TradingKey – Aktie von Super Micro Computer schwankt vor den Zahlen heftig: Kann der Cashflow dem gewaltigen Lagerdruck der KI standhalten?
Am 11. August US-Ostküstenzeit legte der KI-Server-Marktführer Super Micro Computer (SMCI) im US-vorbörslichen Handel kräftig zu, wobei die Aktie um über 2 % auf 32,13 US-Dollar stieg. Gestern legte Super Micro Computer kurz nach Handelsbeginn stark zu, schwächte sich danach jedoch kontinuierlich ab und schloss schließlich mit einem Plus von 1,06 % bei 31,46 US-Dollar. Die Kursbewegungen dieser beiden Tage spiegeln eine außergewöhnlich angespannte Handelsatmosphäre zwischen Bullen und Bären vor der Veröffentlichung der Quartalszahlen wider.
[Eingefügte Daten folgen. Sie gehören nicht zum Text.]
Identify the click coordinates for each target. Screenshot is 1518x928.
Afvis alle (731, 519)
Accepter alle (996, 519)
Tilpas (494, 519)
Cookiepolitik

Heute nach Börsenschluss wird Super Micro Computer seine Ergebnisse für das vierte Quartal (Q4) und das Gesamtjahr des Geschäftsjahres 2026 vorlegen. Da die Nachfrage nach KI-Rechenleistung weiterhin extrem hoch ist, hat sich der Marktfokus vom bloßen Umsatzwachstum auf den freien Cashflow und das Umlaufvermögen verlagert. Diese entwickeln sich für die Wall Street zu den entscheidenden Kennzahlen bei der Frage, ob SMCI ein Value-Schnäppchen oder eine Value-Falle ist.
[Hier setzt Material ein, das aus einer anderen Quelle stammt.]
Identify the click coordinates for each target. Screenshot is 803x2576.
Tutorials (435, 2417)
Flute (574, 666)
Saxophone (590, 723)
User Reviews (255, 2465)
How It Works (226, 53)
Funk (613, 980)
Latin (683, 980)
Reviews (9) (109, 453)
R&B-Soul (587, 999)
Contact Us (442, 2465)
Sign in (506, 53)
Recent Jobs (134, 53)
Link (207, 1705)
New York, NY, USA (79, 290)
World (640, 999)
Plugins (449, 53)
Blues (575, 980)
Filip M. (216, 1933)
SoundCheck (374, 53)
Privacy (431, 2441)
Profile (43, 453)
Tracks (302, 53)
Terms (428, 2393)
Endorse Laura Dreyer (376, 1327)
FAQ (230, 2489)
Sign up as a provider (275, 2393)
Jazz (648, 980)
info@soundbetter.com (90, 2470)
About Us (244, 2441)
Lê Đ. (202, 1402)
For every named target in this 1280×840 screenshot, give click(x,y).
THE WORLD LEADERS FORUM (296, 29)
Für Bären belasten der operative Cashflow und die Finanzierungsrisiken von Super Micro Computer den Aktienkurs. Das Geschäftswachstum von SMCI eilt der Geschwindigkeit der Cash-Generierung bei Weitem voraus: Der operative Cashflow lag im vorangegangenen Quartal (Q3) bei -6,6 Milliarden US-Dollar, und der operative Cashflow der letzten zwölf Monate erreichte erstaunliche -7,56 Milliarden US-Dollar. Zudem verfügt SMCI zwar über Neuaufträge von mehr als 60 Milliarden US-Dollar, hat jedoch nur etwa 1,3 Milliarden US-Dollar an liquiden Mitteln – bei einer Gesamtverschuldung und Wandelanleihen von bis zu 8,8 Milliarden US-Dollar. Mizuho warnte, dass SMCI sehr wahrscheinlich kurzfristig eine Eigen- oder Fremdkapitalfinanzierung benötigen wird, um Aufträge zu erfüllen, was die Bewertung direkt belaste.
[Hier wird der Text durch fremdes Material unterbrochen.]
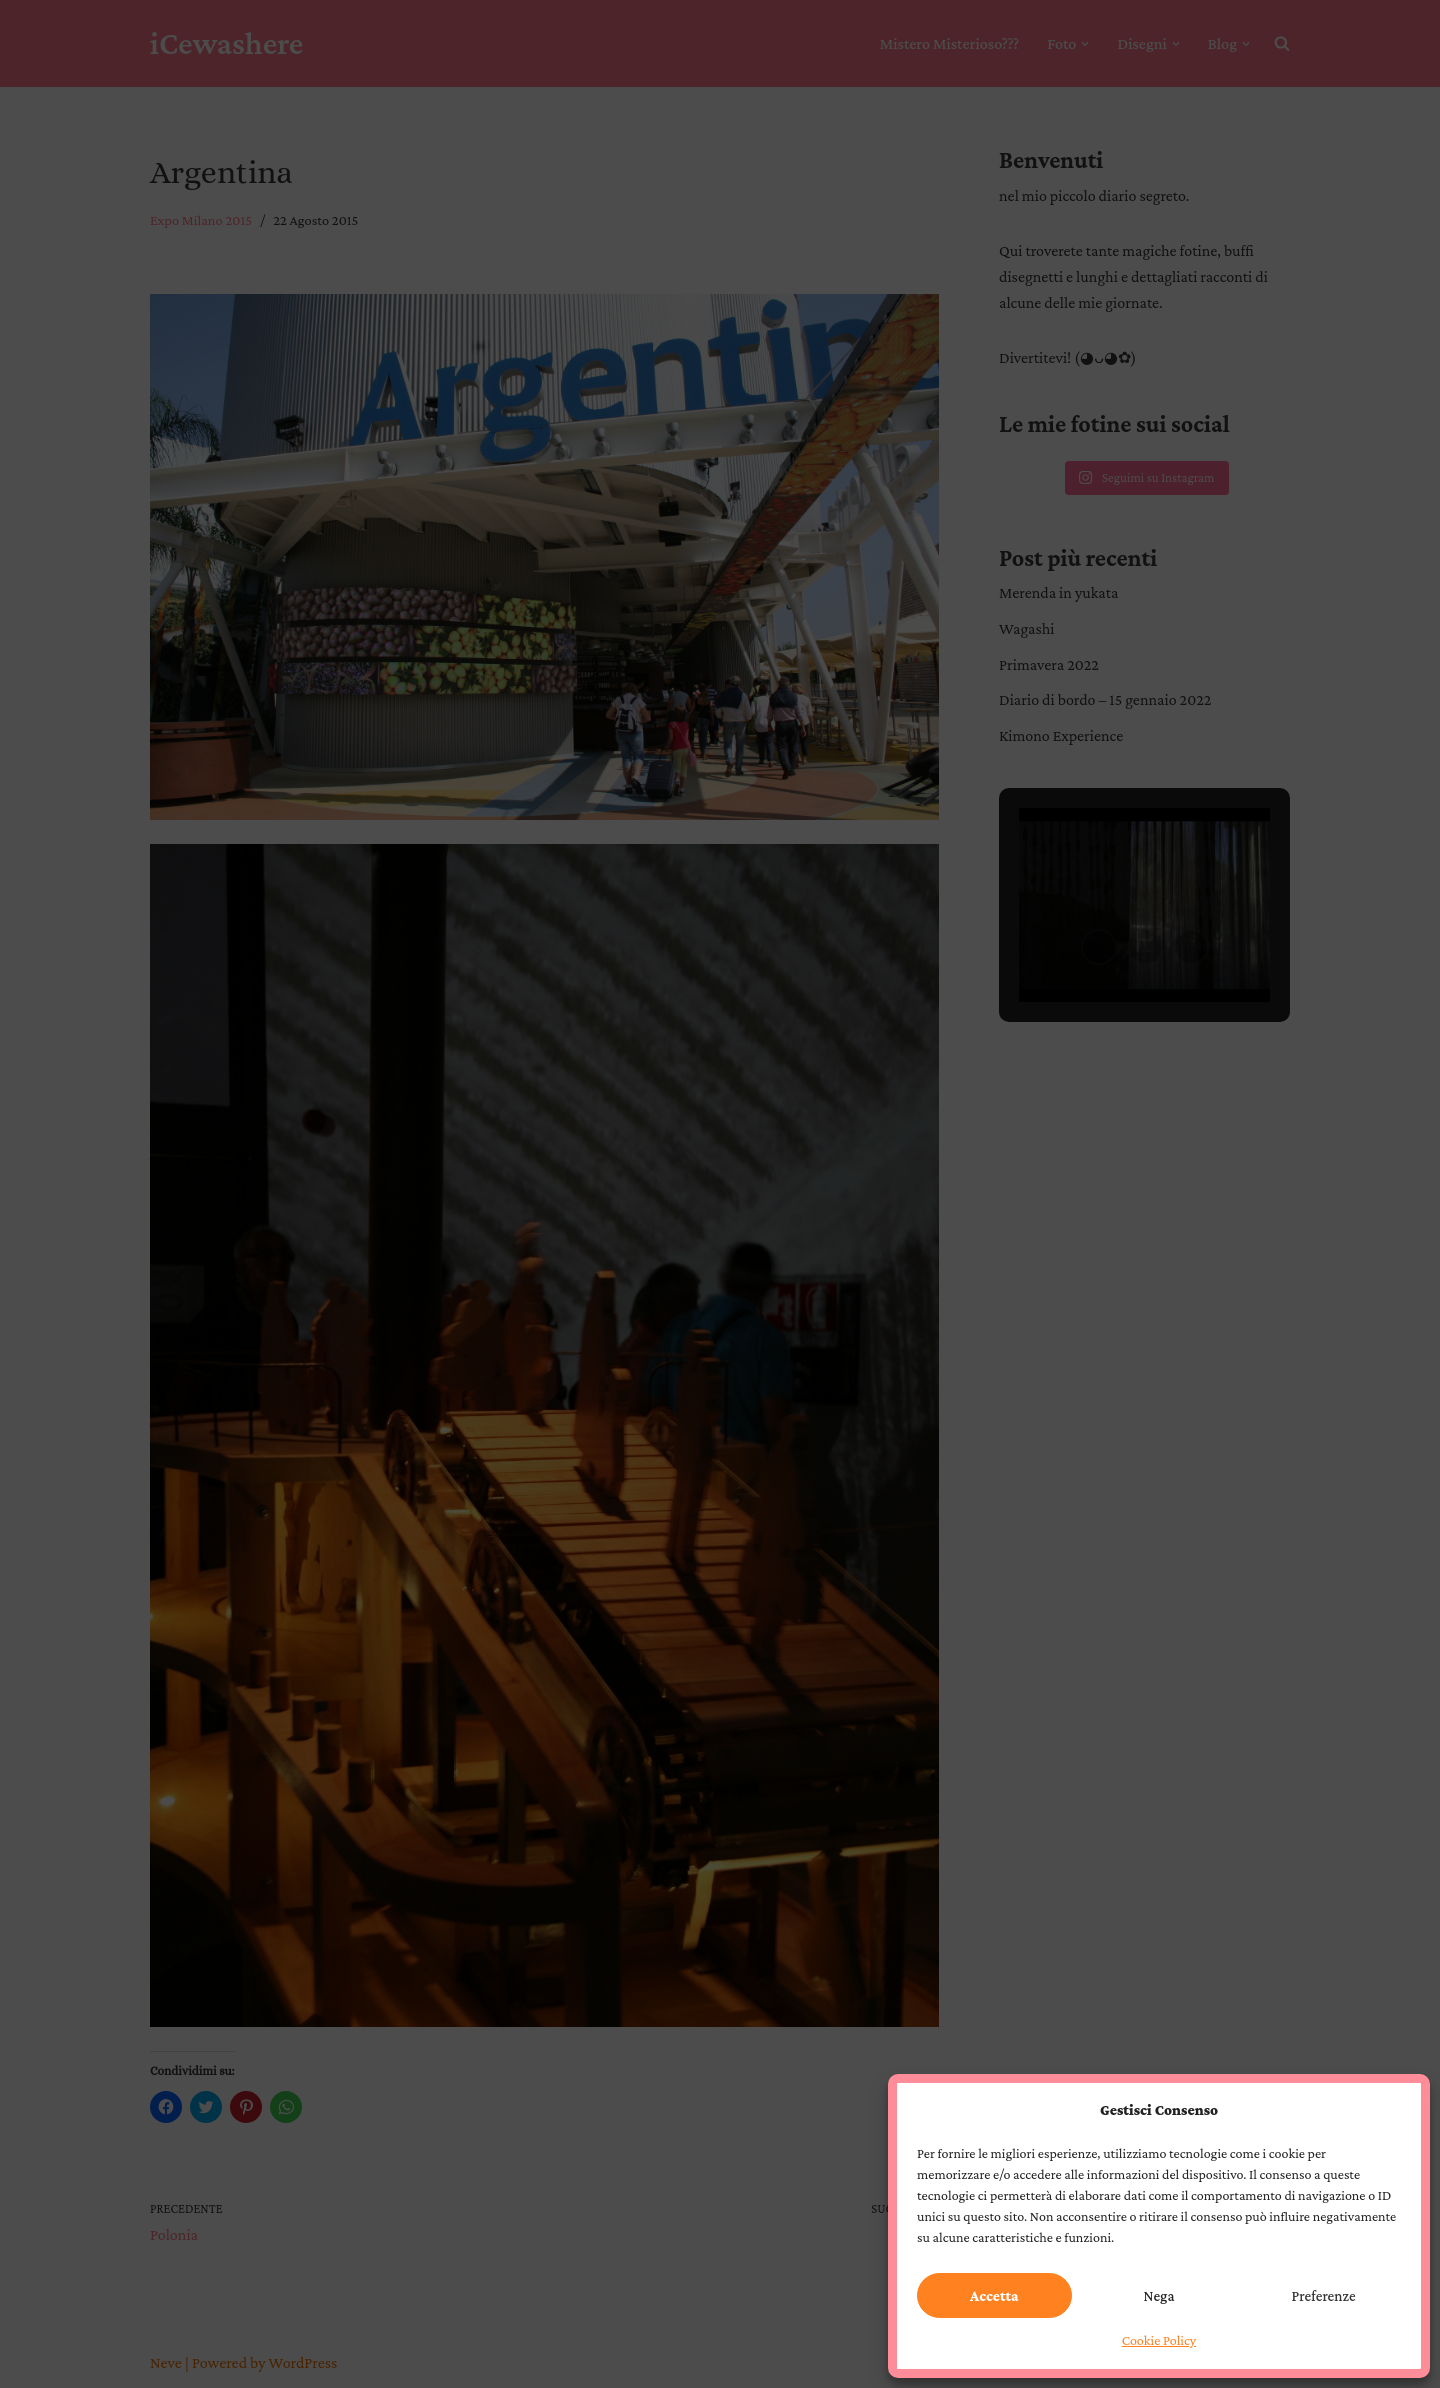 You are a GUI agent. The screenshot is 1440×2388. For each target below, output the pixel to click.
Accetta (994, 2296)
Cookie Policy (1159, 2340)
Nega (1159, 2296)
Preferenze (1324, 2296)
Das Vertrauen der Bullen von Super Micro Computer speist sich aus gewaltigen Auftragseingängen und einer deutlichen Erholung der Bruttomargen. SMCI sicherte sich im vierten Quartal Neuaufträge von über 60 Milliarden US-Dollar, was zu einem Rekordauftragsbestand führte und signalisiert, dass die Nachfrage nach Blackwell-/GPU-Servern und Flüssigkeitskühlungslösungen weiterhin boomt. Unterdessen werden die GAAP- und Non-GAAP-Bruttomargen des Unternehmens für das vierte Quartal voraussichtlich zwischen 15 % und 17 % liegen – weit über der vorherigen Prognose von 8,2 % bis 8,4 %.
Derzeit zeigen die Optionsketten eine implizierte zweiseitige Kursbewegung nach den Zahlen von bis zu ±13 % an, was darauf hindeutet, dass sowohl ein Ausbruch nach oben als auch ein Einbruch nach unten extreme Volatilität auslösen wird. Aus Sicht der charttechnischen Analyse könnte die Aktie von Super Micro Computer bei einer über den Erwartungen liegenden Entwicklung in Richtung 36 US-Dollar steigen; sollten negative Nachrichten auftauchen, könnte die Aktie ihr Juli-Tief von 23 US-Dollar erneut testen.